## TASK DETAILS
Copy the result of filtering the entries below for lines that include the string "pour".

+++ MATERIALS PROVIDED

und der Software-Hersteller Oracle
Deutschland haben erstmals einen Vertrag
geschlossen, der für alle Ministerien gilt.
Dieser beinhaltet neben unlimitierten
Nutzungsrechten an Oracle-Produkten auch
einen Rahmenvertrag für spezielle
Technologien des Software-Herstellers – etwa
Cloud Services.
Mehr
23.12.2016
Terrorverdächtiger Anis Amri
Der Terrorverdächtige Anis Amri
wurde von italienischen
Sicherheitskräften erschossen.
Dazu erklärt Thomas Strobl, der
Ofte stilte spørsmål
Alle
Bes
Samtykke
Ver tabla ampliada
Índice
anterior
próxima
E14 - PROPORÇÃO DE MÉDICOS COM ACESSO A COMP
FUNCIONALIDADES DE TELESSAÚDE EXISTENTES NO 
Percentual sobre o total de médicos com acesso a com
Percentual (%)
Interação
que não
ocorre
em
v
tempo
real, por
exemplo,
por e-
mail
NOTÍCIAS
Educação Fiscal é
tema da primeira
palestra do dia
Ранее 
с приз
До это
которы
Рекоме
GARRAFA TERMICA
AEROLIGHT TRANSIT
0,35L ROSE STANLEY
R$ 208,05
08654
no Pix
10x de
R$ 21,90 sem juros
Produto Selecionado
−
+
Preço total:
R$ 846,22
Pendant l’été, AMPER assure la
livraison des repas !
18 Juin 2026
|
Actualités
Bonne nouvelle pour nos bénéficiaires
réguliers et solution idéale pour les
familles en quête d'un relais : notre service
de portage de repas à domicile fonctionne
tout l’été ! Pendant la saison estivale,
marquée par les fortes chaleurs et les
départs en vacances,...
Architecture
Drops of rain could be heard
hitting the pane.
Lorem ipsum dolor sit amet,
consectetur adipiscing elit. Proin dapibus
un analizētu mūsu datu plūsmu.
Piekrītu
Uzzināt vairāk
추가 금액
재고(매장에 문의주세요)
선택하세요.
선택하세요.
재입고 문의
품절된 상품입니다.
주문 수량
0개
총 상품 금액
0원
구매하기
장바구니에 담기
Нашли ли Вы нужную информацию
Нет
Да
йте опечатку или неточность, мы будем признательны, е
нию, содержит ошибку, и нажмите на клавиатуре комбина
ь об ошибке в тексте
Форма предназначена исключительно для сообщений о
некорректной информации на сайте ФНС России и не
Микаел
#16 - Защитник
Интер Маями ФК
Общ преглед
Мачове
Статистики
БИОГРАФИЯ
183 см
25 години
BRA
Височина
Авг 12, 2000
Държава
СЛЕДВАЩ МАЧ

++++++

## SOLVED PROBLEM
Bonne nouvelle pour nos bénéficiaires
réguliers et solution idéale pour les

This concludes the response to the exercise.